Setting Up a Mailchimp Mailing List
I’m going to walk you through setting up an e-mail list with Mailchimp, setting up your branding, and setting up a pop-up form on your website.
Start by visiting Mailchimp.com and choose “sign up.” Set up an initial account. You’ll confirm through your e-mail address. Once you’ve done that, the website will ask which level of e-mail list. If you choose a paid option, you’ll next be prompted to pay.
Next, it will ask for some personal information. Fill this out honestly and correctly, because it will appear in your e-mails. It will also tie your e-mail list with a Facebook and Twitter profile. This publishes your e-mails to your social media websites. Only do this if you don’t already have a social media strategy.
Setting Up Your Pop-Up
The type of pop-up depends greatly on the type of website you already have. If you go to the top right and mouseover your name, a menu will drop. Choose “Connected Sites.”
Find the type of hosting of your website. If you have a WordPress website, WordPress is under Website Builder. If your website was built otherwise, find the software used. You’ll take the HTML provided and paste it into your website. You can paste it into the header.
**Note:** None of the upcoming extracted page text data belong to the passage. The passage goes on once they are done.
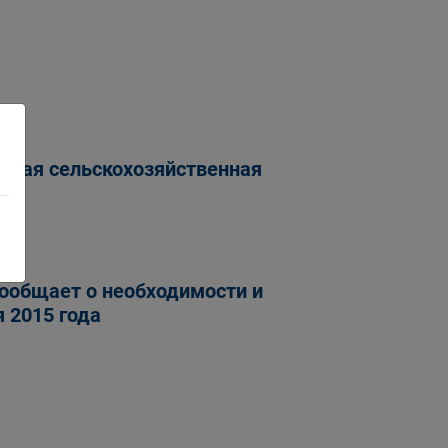
йская сельскохозяйственная
сообщает о необходимости и
 2015 года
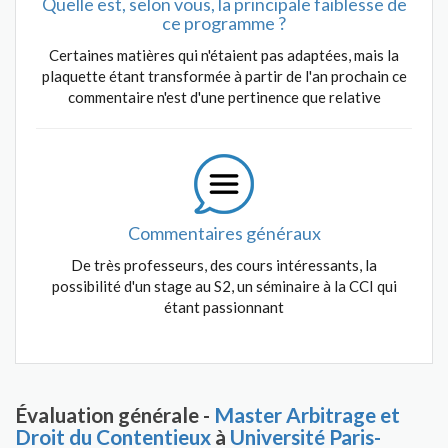
Quelle est, selon vous, la principale faiblesse de
ce programme ?
Certaines matières qui n'étaient pas adaptées, mais la
plaquette étant transformée à partir de l'an prochain ce
commentaire n'est d'une pertinence que relative
Commentaires généraux
De très professeurs, des cours intéressants, la
possibilité d'un stage au S2, un séminaire à la CCI qui
étant passionnant
Évaluation générale -
Master Arbitrage et
Droit du Contentieux
à
Université Paris-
Go ahead and personalize the message. Tell them what they’ll get (updates on your kennel, litters, and dogs), and you’ll find many more than you expect will sign up.
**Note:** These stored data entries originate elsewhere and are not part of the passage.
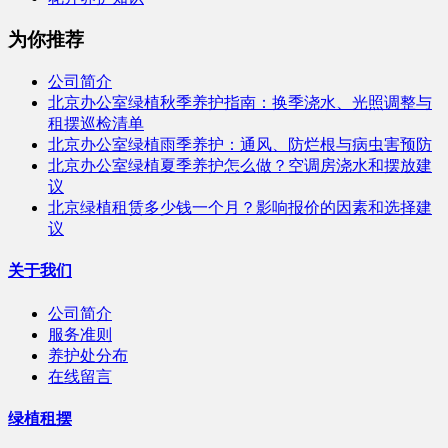
为你推荐
公司简介
北京办公室绿植秋季养护指南：换季浇水、光照调整与
租摆巡检清单
北京办公室绿植雨季养护：通风、防烂根与病虫害预防
北京办公室绿植夏季养护怎么做？空调房浇水和摆放建
议
北京绿植租赁多少钱一个月？影响报价的因素和选择建
议
关于我们
公司简介
服务准则
养护处分布
在线留言
绿植租摆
Once you’ve installed the pop-up, you’re going to want to set up a template. The app lets you use a template and add your text each time, which saves time and makes sure your e-mails include your website, current information, and has consistent layout.
Along the top, click on Templates. Choose a basic layout, and put your specific information inside. You can include a banner image or a captivating puppy image. Adding a text block will let you list your current and upcoming litters. You can change the template whenever you want.
How to Send an E-Mail
The more you contact your crowd, the more they will respond, but with a caveat. Each contact must be unique (don’t copy and paste in the main content), and you must be consistent. Start by contacting them weekly. If you drop off the map for a few months, you’ll have to reel them back in later. In the long run, aim to send them an e-mail at least three times a week.
To start a new e-mail, click on Campaigns at the top left, and then Create. The software will walk you through a few options. Once you’ve created your e-mail, you are then given the option to schedule it for a future date. This is a great way to fill out your month ahead of time, especially if you don’t expect to have puppies.
What To Say
What can you say?
You can say anything you want about your dogs. If you have puppies, send frequent e-mails with updated information about the litter. Tell them how many puppies are left, if you have any that are especially suited for competition homes, and a little bit about their personalities.
If you have older dogs available, your mailing list is a great resource for permanent homes. You’ve hopefully connected with people through your website and social media, so the mailing list lets you say a little bit more about the dog even if you don’t want to post it for just anyone to see.
Share information about your breed. If your breed’s nationals are coming up, let them know–even if you won’t be attending. Talk about health clearances, competitions, and other events.
Tell them about yourself, too. Share your history in dogs, and why you love your breed. You’re trying to create connections with strangers, so tell them about you.